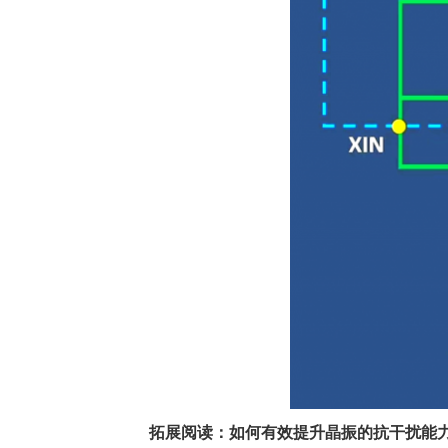
拓展阅读：如何有效提升晶振的抗干扰能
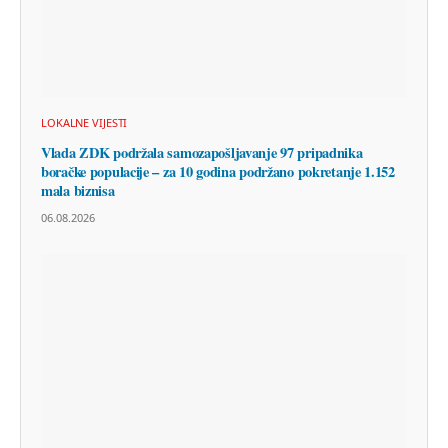
LOKALNE VIJESTI
Vlada ZDK podržala samozapošljavanje 97 pripadnika
boračke populacije – za 10 godina podržano pokretanje 1.152
mala biznisa
06.08.2026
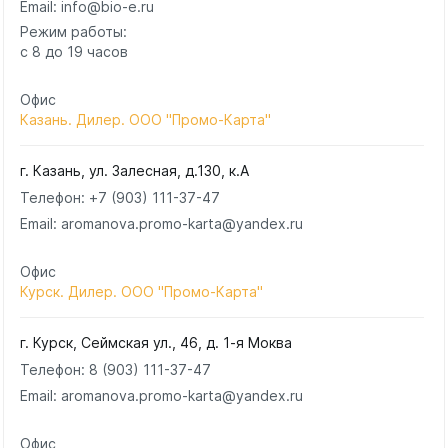
Email: info@bio-e.ru
Режим работы:
с 8 до 19 часов
Офис
Казань. Дилер. ООО "Промо-Карта"
г. Казань, ул. Залесная, д.130, к.А
Телефон:
+7 (903) 111-37-47
Email: aromanova.promo-karta@yandex.ru
Офис
Курск. Дилер. ООО "Промо-Карта"
г. Курск, Сеймская ул., 46, д. 1-я Моква
Телефон:
8 (903) 111-37-47
Email: aromanova.promo-karta@yandex.ru
Офис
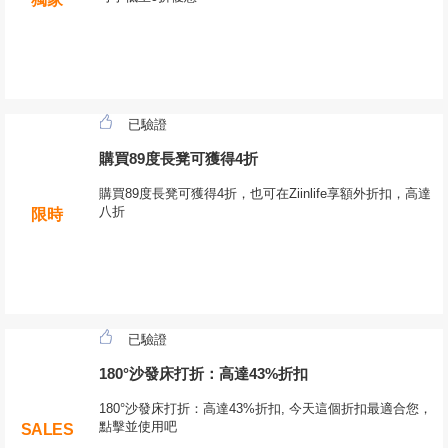
已驗證
購買89度長凳可獲得4折
購買89度長凳可獲得4折，也可在Ziinlife享額外折扣，高達
八折
限時
已驗證
180°沙發床打折：高達43%折扣
180°沙發床打折：高達43%折扣, 今天這個折扣最適合您，
點擊並使用吧
SALES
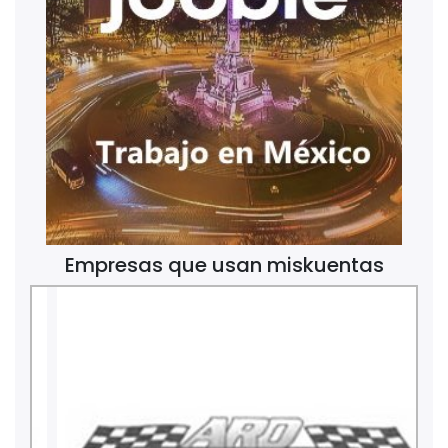
Empresas que usan miskuentas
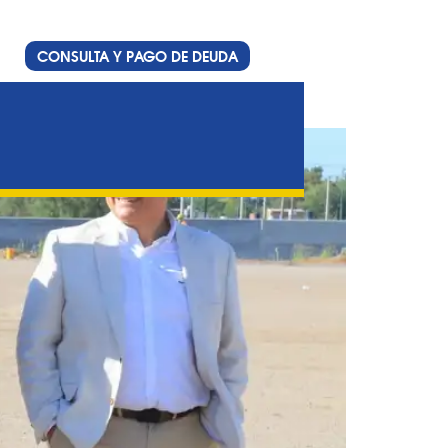
CONSULTA Y PAGO DE DEUDA
a del Sud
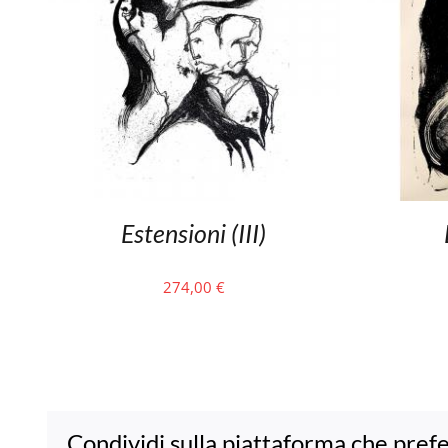
Estensioni (III)
274,00
€
Condividi sulla piattaforma che prefe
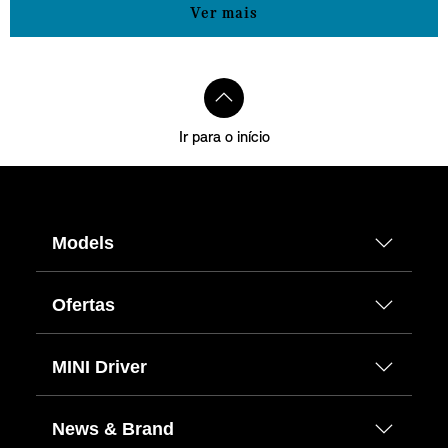
Ver mais
Ir para o início
Models
Ofertas
MINI Driver
News & Brand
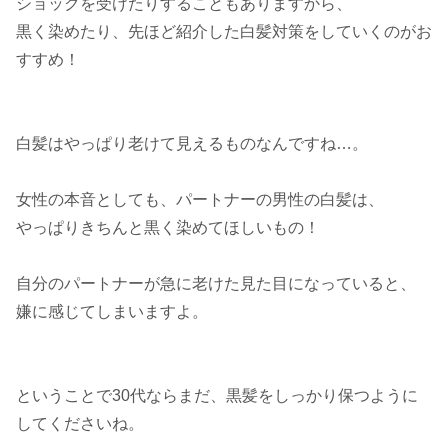
ショックを受けたりすることもありますから、
黒く染めたり、先ほど紹介した白髪対策をしていくのがお
すすめ！
白髪はやっぱり老けて見えるものなんですね…。
女性の本音としても、パートナーの男性の白髪は、
やっぱりきちんと黒く染めてほしいもの！
自分のパートナーが急に老けた見た目になっていると、
嫌に感じてしまいますよ。
ということで30代ならまだ、黒髪をしっかり保つように
してくださいね。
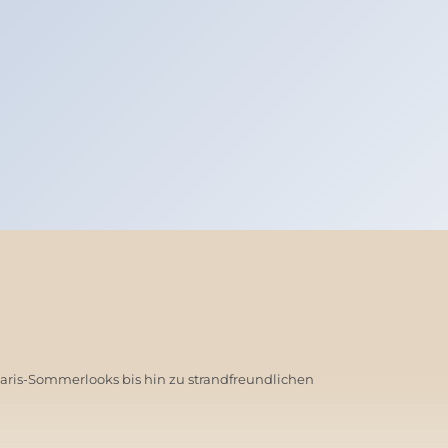
Paris-Sommerlooks bis hin zu strandfreundlichen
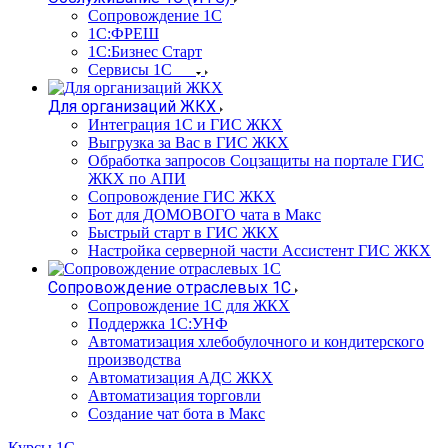
Сопровождение 1С
1С:ФРЕШ
1С:Бизнес Старт
Сервисы 1С
Для организаций ЖКХ
Интеграция 1С и ГИС ЖКХ
Выгрузка за Вас в ГИС ЖКХ
Обработка запросов Соцзащиты на портале ГИС
ЖКХ по АПИ
Сопровождение ГИС ЖКХ
Бот для ДОМОВОГО чата в Макс
Быстрый старт в ГИС ЖКХ
Настройка серверной части Ассистент ГИС ЖКХ
Сопровождение отраслевых 1С
Сопровождение 1С для ЖКХ
Поддержка 1С:УНФ
Автоматизация хлебобулочного и кондитерского
производства
Автоматизация АДС ЖКХ
Автоматизация торговли
Создание чат бота в Макс
Курсы 1С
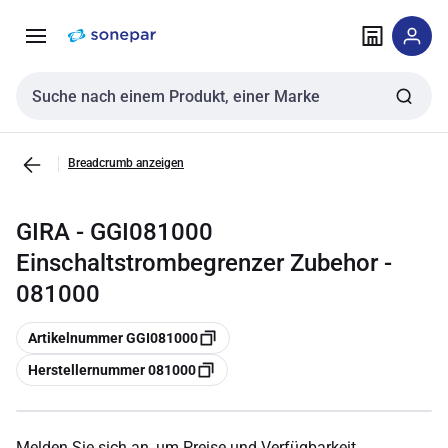
Zur
Zum
Navigation
Inhalt
springen
springen
Sucheingabe
Breadcrumb anzeigen
GIRA - GGI081000
Einschaltstrombegrenzer Zubehor -
081000
Kopieren
Artikelnummer GGI081000
Kopieren
Herstellernummer 081000
Melden Sie sich an, um Preise und Verfügbarkeit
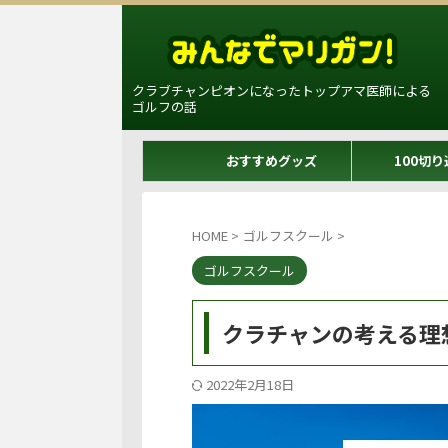
クラブチャンピオンになったトップアマ医師による
ゴルフの話
おすすめグッズ
100切り
HOME
>
ゴルフスクール
>
ゴルフスクール
クラチャンの考える理
2022年2月18日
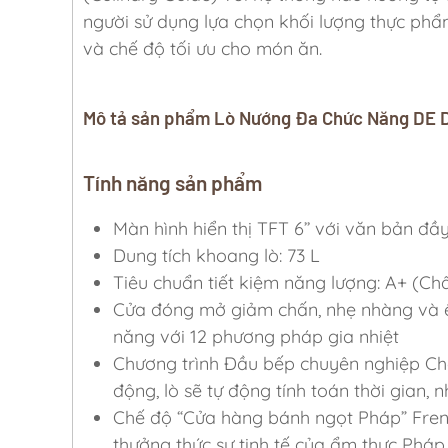
người sử dụng lựa chọn khối lượng thực phẩm.
và chế độ tối ưu cho món ăn.
Mô tả sản phẩm Lò Nướng Đa Chức Năng DE
Tính năng sản phẩm
Màn hình hiển thị TFT 6’’ với văn bản đầ
Dung tích khoang lò: 73 L
Tiêu chuẩn tiết kiệm năng lượng: A+ (Ch
Cửa đóng mở giảm chấn, nhẹ nhàng và êm
năng với 12 phương pháp gia nhiệt
Chương trình Đầu bếp chuyên nghiệp Ch
động, lò sẽ tự động tính toán thời gian, 
Chế độ “Cửa hàng bánh ngọt Pháp” French
thưởng thức sự tinh tế của ẩm thực Pháp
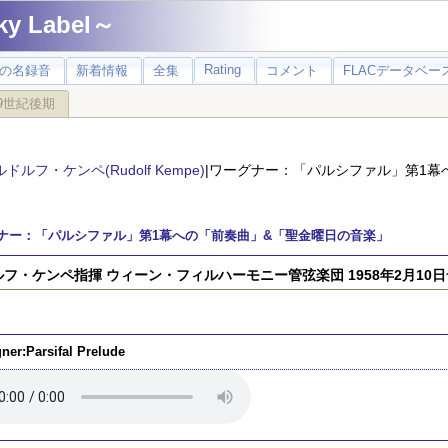
 Label～
Rating
の名録音
新着情報
全集
コメント
FLACデータベース
9世紀後期
ルドルフ・ケンペ(Rudolf Kempe)
|ワーグナー：「パルシファル」第1幕
ナー：「パルシファル」第1幕への「前奏曲」&「聖金曜日の音楽」
フ・ケンペ指揮 ウィーン・フィルハーモニー管弦楽団 1958年2月10日~
ner:Parsifal Prelude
- - - - -
* _EXERCISE DIRECTIONS_: Pull every line containing the word "Автоматизация" out of the entries above.

* _EXERCISE SOLUTION_:
Автоматизация хлебобулочного и кондитерского
Автоматизация АДС ЖКХ
Автоматизация торговли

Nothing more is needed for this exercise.